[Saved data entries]
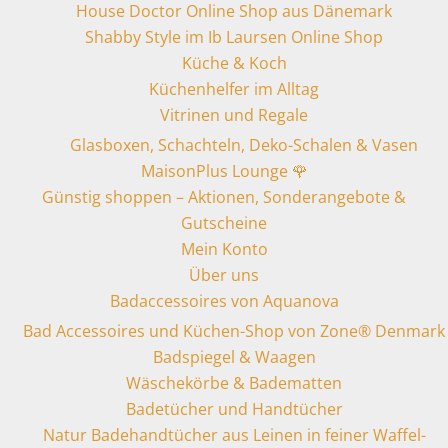
House Doctor Online Shop aus Dänemark
Shabby Style im Ib Laursen Online Shop
Küche & Koch
Küchenhelfer im Alltag
Vitrinen und Regale
Glasboxen, Schachteln, Deko-Schalen & Vasen
MaisonPlus Lounge 🌹
Günstig shoppen – Aktionen, Sonderangebote &
Gutscheine
Mein Konto
Über uns
Badaccessoires von Aquanova
Bad Accessoires und Küchen-Shop von Zone® Denmark
Badspiegel & Waagen
Wäschekörbe & Badematten
Badetücher und Handtücher
Natur Badehandtücher aus Leinen in feiner Waffel-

_Exercise instructions_: All lines from the one that contains "Badspiegel & Waagen" to the end of the records above are to be copied exactly; leave out the rest.

_Result_:
Badspiegel & Waagen
Wäschekörbe & Badematten
Badetücher und Handtücher
Natur Badehandtücher aus Leinen in feiner Waffel-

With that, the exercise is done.